- **Input for this task**
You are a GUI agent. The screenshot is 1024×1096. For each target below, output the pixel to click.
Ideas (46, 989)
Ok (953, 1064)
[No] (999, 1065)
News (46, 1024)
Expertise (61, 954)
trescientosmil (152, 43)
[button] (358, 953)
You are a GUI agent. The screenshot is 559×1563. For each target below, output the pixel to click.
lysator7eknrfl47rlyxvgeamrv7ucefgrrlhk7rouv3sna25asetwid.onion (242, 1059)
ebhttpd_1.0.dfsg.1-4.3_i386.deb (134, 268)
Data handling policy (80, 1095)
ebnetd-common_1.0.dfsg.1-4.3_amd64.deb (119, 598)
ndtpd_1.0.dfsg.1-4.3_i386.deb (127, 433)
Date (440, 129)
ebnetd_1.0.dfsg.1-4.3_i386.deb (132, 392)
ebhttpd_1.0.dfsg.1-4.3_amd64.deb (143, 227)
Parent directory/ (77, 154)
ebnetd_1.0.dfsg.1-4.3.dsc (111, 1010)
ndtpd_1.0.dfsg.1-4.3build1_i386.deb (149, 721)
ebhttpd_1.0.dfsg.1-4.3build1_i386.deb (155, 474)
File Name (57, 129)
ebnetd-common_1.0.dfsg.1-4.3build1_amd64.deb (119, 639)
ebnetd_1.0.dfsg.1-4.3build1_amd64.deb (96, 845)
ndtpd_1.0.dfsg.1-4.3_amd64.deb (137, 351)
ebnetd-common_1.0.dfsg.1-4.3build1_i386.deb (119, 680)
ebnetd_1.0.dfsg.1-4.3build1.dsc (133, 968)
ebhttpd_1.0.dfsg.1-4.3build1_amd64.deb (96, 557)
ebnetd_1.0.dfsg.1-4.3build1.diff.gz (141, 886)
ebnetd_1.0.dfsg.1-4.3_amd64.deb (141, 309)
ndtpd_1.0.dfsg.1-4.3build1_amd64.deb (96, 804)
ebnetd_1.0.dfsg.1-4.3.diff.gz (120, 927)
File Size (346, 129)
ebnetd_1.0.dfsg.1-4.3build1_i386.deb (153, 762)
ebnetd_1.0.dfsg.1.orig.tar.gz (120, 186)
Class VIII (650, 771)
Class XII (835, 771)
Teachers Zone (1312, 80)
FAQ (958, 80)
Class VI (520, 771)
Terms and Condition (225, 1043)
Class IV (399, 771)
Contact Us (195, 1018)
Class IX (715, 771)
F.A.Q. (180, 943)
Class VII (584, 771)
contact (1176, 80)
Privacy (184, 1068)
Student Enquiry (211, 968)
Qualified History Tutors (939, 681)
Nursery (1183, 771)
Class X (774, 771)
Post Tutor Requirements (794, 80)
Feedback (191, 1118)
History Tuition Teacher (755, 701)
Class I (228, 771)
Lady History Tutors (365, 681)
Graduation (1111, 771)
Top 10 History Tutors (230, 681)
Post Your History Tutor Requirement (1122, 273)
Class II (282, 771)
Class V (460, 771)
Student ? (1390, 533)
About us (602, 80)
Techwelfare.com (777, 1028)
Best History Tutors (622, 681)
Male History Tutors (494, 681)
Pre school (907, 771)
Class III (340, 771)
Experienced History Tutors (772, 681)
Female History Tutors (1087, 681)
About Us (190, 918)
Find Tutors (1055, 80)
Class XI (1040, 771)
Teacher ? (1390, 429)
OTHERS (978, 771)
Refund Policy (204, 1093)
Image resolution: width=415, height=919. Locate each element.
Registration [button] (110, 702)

- **Task prompt**
Give back the entire listing verbatim.

- **Answer section**
You are a GUI agent. The screenshot is 1024×1096. For each target below, output the pixel to click.
Ideas (46, 989)
Ok (953, 1064)
[No] (999, 1065)
News (46, 1024)
Expertise (61, 954)
trescientosmil (152, 43)
[button] (358, 953)
You are a GUI agent. The screenshot is 559×1563. For each target below, output the pixel to click.
lysator7eknrfl47rlyxvgeamrv7ucefgrrlhk7rouv3sna25asetwid.onion (242, 1059)
ebhttpd_1.0.dfsg.1-4.3_i386.deb (134, 268)
Data handling policy (80, 1095)
ebnetd-common_1.0.dfsg.1-4.3_amd64.deb (119, 598)
ndtpd_1.0.dfsg.1-4.3_i386.deb (127, 433)
Date (440, 129)
ebnetd_1.0.dfsg.1-4.3_i386.deb (132, 392)
ebhttpd_1.0.dfsg.1-4.3_amd64.deb (143, 227)
Parent directory/ (77, 154)
ebnetd_1.0.dfsg.1-4.3.dsc (111, 1010)
ndtpd_1.0.dfsg.1-4.3build1_i386.deb (149, 721)
ebhttpd_1.0.dfsg.1-4.3build1_i386.deb (155, 474)
File Name (57, 129)
ebnetd-common_1.0.dfsg.1-4.3build1_amd64.deb (119, 639)
ebnetd_1.0.dfsg.1-4.3build1_amd64.deb (96, 845)
ndtpd_1.0.dfsg.1-4.3_amd64.deb (137, 351)
ebnetd-common_1.0.dfsg.1-4.3build1_i386.deb (119, 680)
ebnetd_1.0.dfsg.1-4.3build1.dsc (133, 968)
ebhttpd_1.0.dfsg.1-4.3build1_amd64.deb (96, 557)
ebnetd_1.0.dfsg.1-4.3build1.diff.gz (141, 886)
ebnetd_1.0.dfsg.1-4.3_amd64.deb (141, 309)
ndtpd_1.0.dfsg.1-4.3build1_amd64.deb (96, 804)
ebnetd_1.0.dfsg.1-4.3.diff.gz (120, 927)
File Size (346, 129)
ebnetd_1.0.dfsg.1-4.3build1_i386.deb (153, 762)
ebnetd_1.0.dfsg.1.orig.tar.gz (120, 186)
Class VIII (650, 771)
Class XII (835, 771)
Teachers Zone (1312, 80)
FAQ (958, 80)
Class VI (520, 771)
Terms and Condition (225, 1043)
Class IV (399, 771)
Contact Us (195, 1018)
Class IX (715, 771)
F.A.Q. (180, 943)
Class VII (584, 771)
contact (1176, 80)
Privacy (184, 1068)
Student Enquiry (211, 968)
Qualified History Tutors (939, 681)
Nursery (1183, 771)
Class X (774, 771)
Post Tutor Requirements (794, 80)
Feedback (191, 1118)
History Tuition Teacher (755, 701)
Class I (228, 771)
Lady History Tutors (365, 681)
Graduation (1111, 771)
Top 10 History Tutors (230, 681)
Post Your History Tutor Requirement (1122, 273)
Class II (282, 771)
Class V (460, 771)
Student ? (1390, 533)
About us (602, 80)
Techwelfare.com (777, 1028)
Best History Tutors (622, 681)
Male History Tutors (494, 681)
Pre school (907, 771)
Class III (340, 771)
Experienced History Tutors (772, 681)
Female History Tutors (1087, 681)
About Us (190, 918)
Find Tutors (1055, 80)
Class XI (1040, 771)
Teacher ? (1390, 429)
OTHERS (978, 771)
Refund Policy (204, 1093)
Image resolution: width=415, height=919. Locate each element.
Registration [button] (110, 702)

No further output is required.